Why does this dependent type not count as specialization using the template argument?

痴心易碎 提交于 2021-01-27 05:25:00

问题


I'm trying to group specializations together to avoid writing them multiple times. For example, in the below code, I try to specialize "float" and "double" as one case of implementation for foo::func(); I then use another implementation for "bool."

template<typename T> struct foo;

template<typename T> struct bar;
template<> struct bar<float> { typedef float Type; };
template<> struct bar<double> { typedef double Type; };

/* specialize for float and double here */
template<typename T> struct foo<typename bar<T>::Type> {
    static void func() { ... }
};

template<> struct foo<bool> {
    static void func() { ... }
};

This errors out in GCC 4.4.3. (This is a target compiler, because it's stock for Ubuntu Server 10.04 LTS, which allegedly has three more years to live.) The error is:

foo.cpp:8: error: template parameters not used in partial specialization:
foo.cpp:8: error:         ‘T’

The error refers to the first specialization of foo (for "float" and "double.")

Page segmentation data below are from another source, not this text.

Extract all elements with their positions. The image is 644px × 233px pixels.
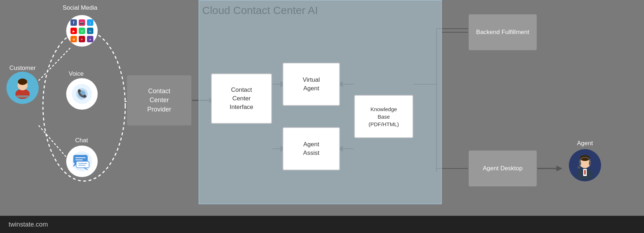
- footer: twinstate.com: [0, 216, 644, 233]
- svg-rect-24: [16, 95, 29, 98]
- svg-text:in: in: [89, 30, 91, 33]
- svg-text:P: P: [81, 38, 83, 41]
- svg-text:▶: ▶: [73, 30, 75, 33]
- chat-circle: [66, 146, 98, 177]
- provider-box: Contact Center Provider: [127, 75, 191, 125]
- svg-text:📷: 📷: [80, 21, 84, 25]
- svg-point-23: [18, 79, 27, 85]
- virtual-agent-label: VirtualAgent: [303, 76, 320, 93]
- agent-desktop-box: Agent Desktop: [469, 151, 537, 186]
- voice-label: Voice: [69, 70, 84, 77]
- svg-rect-50: [76, 161, 89, 168]
- virtual-agent-box: VirtualAgent: [283, 63, 340, 106]
- svg-rect-60: [584, 171, 586, 175]
- svg-text:📞: 📞: [77, 89, 87, 98]
- agent-assist-box: AgentAssist: [283, 127, 340, 170]
- knowledge-base-label: KnowledgeBase(PDF/HTML): [369, 105, 399, 128]
- interface-label: ContactCenterInterface: [230, 86, 253, 111]
- social-media-label: Social Media: [63, 4, 97, 11]
- backend-label: Backend Fulfillment: [476, 28, 529, 37]
- interface-box: ContactCenterInterface: [211, 73, 272, 124]
- agent-avatar: [569, 149, 601, 181]
- svg-text:✆: ✆: [81, 30, 83, 33]
- svg-text:✿: ✿: [73, 38, 75, 41]
- svg-rect-64: [589, 162, 591, 165]
- customer-avatar: [6, 72, 39, 104]
- social-media-circle: f 📷 t ▶ ✆ in ✿ P ♦: [66, 15, 98, 47]
- provider-label: Contact Center Provider: [147, 87, 171, 114]
- footer-website: twinstate.com: [9, 221, 48, 228]
- chat-label: Chat: [75, 137, 88, 144]
- customer-label: Customer: [6, 65, 39, 72]
- agent-desktop-label: Agent Desktop: [483, 164, 523, 173]
- knowledge-base-box: KnowledgeBase(PDF/HTML): [354, 95, 413, 138]
- svg-rect-66: [577, 167, 580, 168]
- svg-text:♦: ♦: [89, 38, 91, 41]
- agent-label: Agent: [577, 140, 593, 147]
- backend-box: Backend Fulfillment: [469, 14, 537, 50]
- agent-section: Agent: [569, 140, 601, 181]
- agent-assist-label: AgentAssist: [303, 140, 319, 157]
- voice-circle: 📞: [66, 78, 98, 110]
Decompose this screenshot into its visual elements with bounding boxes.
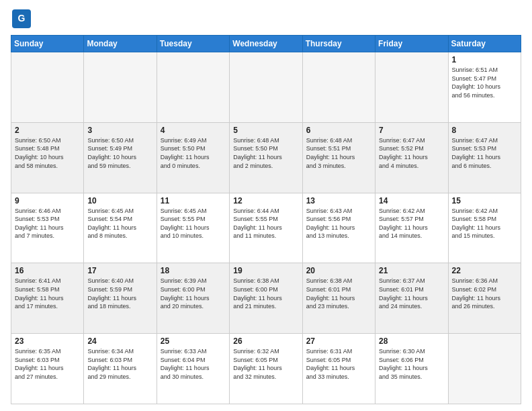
calendar-cell: 14Sunrise: 6:42 AM Sunset: 5:57 PM Dayli…: [375, 193, 448, 263]
day-info: Sunrise: 6:30 AM Sunset: 6:06 PM Dayligh…: [379, 347, 444, 381]
calendar-cell: [84, 52, 157, 123]
day-info: Sunrise: 6:50 AM Sunset: 5:49 PM Dayligh…: [87, 136, 152, 170]
day-number: 1: [452, 55, 517, 64]
calendar-cell: 15Sunrise: 6:42 AM Sunset: 5:58 PM Dayli…: [448, 193, 521, 263]
calendar-cell: 7Sunrise: 6:47 AM Sunset: 5:52 PM Daylig…: [375, 122, 448, 193]
day-number: 8: [452, 126, 517, 135]
calendar-table: SundayMondayTuesdayWednesdayThursdayFrid…: [11, 35, 521, 404]
weekday-header-row: SundayMondayTuesdayWednesdayThursdayFrid…: [11, 36, 521, 52]
calendar-cell: 26Sunrise: 6:32 AM Sunset: 6:05 PM Dayli…: [230, 334, 302, 404]
day-info: Sunrise: 6:48 AM Sunset: 5:50 PM Dayligh…: [233, 136, 298, 170]
day-number: 3: [87, 126, 152, 135]
day-info: Sunrise: 6:46 AM Sunset: 5:53 PM Dayligh…: [15, 207, 80, 240]
weekday-monday: Monday: [84, 36, 157, 52]
calendar-cell: [230, 52, 302, 123]
day-number: 4: [161, 126, 226, 135]
week-row-1: 1Sunrise: 6:51 AM Sunset: 5:47 PM Daylig…: [11, 52, 521, 123]
calendar-cell: 5Sunrise: 6:48 AM Sunset: 5:50 PM Daylig…: [230, 122, 302, 193]
day-info: Sunrise: 6:47 AM Sunset: 5:53 PM Dayligh…: [452, 136, 517, 170]
day-info: Sunrise: 6:35 AM Sunset: 6:03 PM Dayligh…: [15, 347, 80, 381]
day-number: 11: [161, 196, 226, 205]
calendar-cell: [302, 52, 375, 123]
day-info: Sunrise: 6:36 AM Sunset: 6:02 PM Dayligh…: [452, 277, 517, 310]
calendar-cell: 2Sunrise: 6:50 AM Sunset: 5:48 PM Daylig…: [11, 122, 84, 193]
calendar-cell: [157, 52, 229, 123]
calendar-cell: 18Sunrise: 6:39 AM Sunset: 6:00 PM Dayli…: [157, 263, 229, 334]
day-number: 10: [87, 196, 152, 205]
calendar-cell: [448, 334, 521, 404]
day-number: 2: [15, 126, 80, 135]
day-info: Sunrise: 6:32 AM Sunset: 6:05 PM Dayligh…: [233, 347, 298, 381]
day-info: Sunrise: 6:33 AM Sunset: 6:04 PM Dayligh…: [161, 347, 226, 381]
day-info: Sunrise: 6:45 AM Sunset: 5:55 PM Dayligh…: [161, 207, 226, 240]
calendar-cell: 20Sunrise: 6:38 AM Sunset: 6:01 PM Dayli…: [302, 263, 375, 334]
day-number: 25: [161, 336, 226, 346]
day-info: Sunrise: 6:49 AM Sunset: 5:50 PM Dayligh…: [161, 136, 226, 170]
calendar-cell: 4Sunrise: 6:49 AM Sunset: 5:50 PM Daylig…: [157, 122, 229, 193]
calendar-cell: 21Sunrise: 6:37 AM Sunset: 6:01 PM Dayli…: [375, 263, 448, 334]
day-info: Sunrise: 6:42 AM Sunset: 5:57 PM Dayligh…: [379, 207, 444, 240]
day-number: 19: [233, 266, 298, 275]
day-number: 13: [306, 196, 371, 205]
day-info: Sunrise: 6:31 AM Sunset: 6:05 PM Dayligh…: [306, 347, 371, 381]
logo: G: [11, 8, 35, 30]
day-info: Sunrise: 6:50 AM Sunset: 5:48 PM Dayligh…: [15, 136, 80, 170]
day-info: Sunrise: 6:41 AM Sunset: 5:58 PM Dayligh…: [15, 277, 80, 310]
day-number: 27: [306, 336, 371, 346]
day-number: 23: [15, 336, 80, 346]
calendar-cell: 10Sunrise: 6:45 AM Sunset: 5:54 PM Dayli…: [84, 193, 157, 263]
weekday-saturday: Saturday: [448, 36, 521, 52]
svg-text:G: G: [18, 13, 26, 24]
calendar-cell: 9Sunrise: 6:46 AM Sunset: 5:53 PM Daylig…: [11, 193, 84, 263]
weekday-sunday: Sunday: [11, 36, 84, 52]
day-number: 26: [233, 336, 298, 346]
calendar-cell: [11, 52, 84, 123]
day-info: Sunrise: 6:43 AM Sunset: 5:56 PM Dayligh…: [306, 207, 371, 240]
calendar-cell: 19Sunrise: 6:38 AM Sunset: 6:00 PM Dayli…: [230, 263, 302, 334]
day-number: 20: [306, 266, 371, 275]
calendar-cell: 24Sunrise: 6:34 AM Sunset: 6:03 PM Dayli…: [84, 334, 157, 404]
day-number: 15: [452, 196, 517, 205]
calendar-cell: [375, 52, 448, 123]
weekday-friday: Friday: [375, 36, 448, 52]
calendar-cell: 27Sunrise: 6:31 AM Sunset: 6:05 PM Dayli…: [302, 334, 375, 404]
weekday-wednesday: Wednesday: [230, 36, 302, 52]
calendar-cell: 17Sunrise: 6:40 AM Sunset: 5:59 PM Dayli…: [84, 263, 157, 334]
day-info: Sunrise: 6:39 AM Sunset: 6:00 PM Dayligh…: [161, 277, 226, 310]
calendar-cell: 16Sunrise: 6:41 AM Sunset: 5:58 PM Dayli…: [11, 263, 84, 334]
calendar-cell: 11Sunrise: 6:45 AM Sunset: 5:55 PM Dayli…: [157, 193, 229, 263]
day-number: 12: [233, 196, 298, 205]
weekday-thursday: Thursday: [302, 36, 375, 52]
calendar-cell: 6Sunrise: 6:48 AM Sunset: 5:51 PM Daylig…: [302, 122, 375, 193]
day-number: 28: [379, 336, 444, 346]
day-number: 14: [379, 196, 444, 205]
week-row-2: 2Sunrise: 6:50 AM Sunset: 5:48 PM Daylig…: [11, 122, 521, 193]
day-number: 5: [233, 126, 298, 135]
day-info: Sunrise: 6:40 AM Sunset: 5:59 PM Dayligh…: [87, 277, 152, 310]
day-info: Sunrise: 6:38 AM Sunset: 6:00 PM Dayligh…: [233, 277, 298, 310]
day-info: Sunrise: 6:45 AM Sunset: 5:54 PM Dayligh…: [87, 207, 152, 240]
page: G SundayMondayTuesdayWednesdayThursdayFr…: [0, 0, 532, 411]
week-row-3: 9Sunrise: 6:46 AM Sunset: 5:53 PM Daylig…: [11, 193, 521, 263]
day-info: Sunrise: 6:38 AM Sunset: 6:01 PM Dayligh…: [306, 277, 371, 310]
day-info: Sunrise: 6:44 AM Sunset: 5:55 PM Dayligh…: [233, 207, 298, 240]
day-number: 18: [161, 266, 226, 275]
day-number: 24: [87, 336, 152, 346]
logo-icon: G: [11, 8, 32, 30]
day-info: Sunrise: 6:48 AM Sunset: 5:51 PM Dayligh…: [306, 136, 371, 170]
calendar-cell: 8Sunrise: 6:47 AM Sunset: 5:53 PM Daylig…: [448, 122, 521, 193]
calendar-cell: 25Sunrise: 6:33 AM Sunset: 6:04 PM Dayli…: [157, 334, 229, 404]
day-info: Sunrise: 6:42 AM Sunset: 5:58 PM Dayligh…: [452, 207, 517, 240]
calendar-cell: 13Sunrise: 6:43 AM Sunset: 5:56 PM Dayli…: [302, 193, 375, 263]
day-number: 6: [306, 126, 371, 135]
calendar-cell: 22Sunrise: 6:36 AM Sunset: 6:02 PM Dayli…: [448, 263, 521, 334]
day-info: Sunrise: 6:34 AM Sunset: 6:03 PM Dayligh…: [87, 347, 152, 381]
calendar-cell: 28Sunrise: 6:30 AM Sunset: 6:06 PM Dayli…: [375, 334, 448, 404]
week-row-5: 23Sunrise: 6:35 AM Sunset: 6:03 PM Dayli…: [11, 334, 521, 404]
day-info: Sunrise: 6:51 AM Sunset: 5:47 PM Dayligh…: [452, 66, 517, 99]
day-info: Sunrise: 6:37 AM Sunset: 6:01 PM Dayligh…: [379, 277, 444, 310]
day-number: 16: [15, 266, 80, 275]
day-info: Sunrise: 6:47 AM Sunset: 5:52 PM Dayligh…: [379, 136, 444, 170]
day-number: 22: [452, 266, 517, 275]
calendar-cell: 1Sunrise: 6:51 AM Sunset: 5:47 PM Daylig…: [448, 52, 521, 123]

I don't see what part of C++ I'm violating here -- if anyone knows the chapter and verse, I'd appreciate it. Also, if someone knows of another way of accomplishing the same goal (re-using specializations for certain groups of types, without unnecessarily verbose code,) I'd also appreciate any suggestions!


回答1:


template<typename T> struct foo<typename bar<T>::Type> {
    static void func() { ... }
};

You're using T in non-deducible context, hence the compiler cannot deduce T even if it knows the value of bar<T>::Type.

Suppose you write,

foo<double> foodouble;

then you probably think, bar which is specialized with double will be selected when instantiating foo? That seems reasonable only if the compiler can make sure that there doesn't exist another specialization of bar which defines double as nested type, something like this:

template<> struct bar<int> { typedef double Type; };

Now bar<double>::Type and bar<int>::Type both give double. So the bottomline is: there could exist infinite number of specialization of bar , all of which may provide double as nested type, making it impossible for the compiler to uniquely deduce the template argument for bar class template.


You can use SFINAE as:

#include <iostream>

template<typename T> struct bar { typedef void type; };
template<> struct bar<float> { typedef bar<float> type; };
template<> struct bar<double> { typedef bar<double> type; };

template<typename T> 
struct foo : bar<T>::type
{
    static void func() 
    { 
        std::cout << "primary template for float and double" << std::endl; 
    }
};

template<> 
struct foo<bool> 
{
    static void func() 
    { 
       std::cout << "specialization for for bool" << std::endl; 
    }
};

int main()
{
     foo<float>::func();
     foo<double>::func();
     foo<bool>::func();
}

Output (online demo):

primary template for float and double
primary template for float and double
specialization for for bool

Note that struct foo : bar<T>::type is not a specialization anymore. It is a primary template. Also note that it may not be what you want, as it disables all instantiations of the class template with type argument other than float, double and bool; for example, you cannot use foo<int>. But then I also note that you've left the primary template undefined, so I hope this solution fits in with your requirement.




回答2:


I don't think that what you are attempting is possible. I found a similar question here. I don't have a link, but the relevant section of the c++ standard is 14.8.2.5. Here is a quote from the section on the deduction of template arguments:

The non-deduced contexts are:
— The nested-name-specifier of a type that was specified using a qualified-id.
— A non-type template argument or an array bound in which a subexpression references a template
parameter.
— A template parameter used in the parameter type of a function parameter that has a default argument
that is being used in the call for which argument deduction is being done.
— A function parameter for which argument deduction cannot be done because the associated function
argument is a function, or a set of overloaded functions (13.4), and one or more of the following apply:
— more than one function matches the function parameter type (resulting in an ambiguous deduc-
tion), or
— no function matches the function parameter type, or
— the set of functions supplied as an argument contains one or more function templates.
— A function parameter for which the associated argument is an initializer list (8.5.4) but the parameter
does not have std::initializer_list or reference to possibly cv-qualified std::initializer_list
type. [ Example:
template<class T> void g(T);
g({1,2,3});
// error: no argument deduced for T
— end example ]
— A function parameter pack that does not occur at the end of the parameter-declaration-clause.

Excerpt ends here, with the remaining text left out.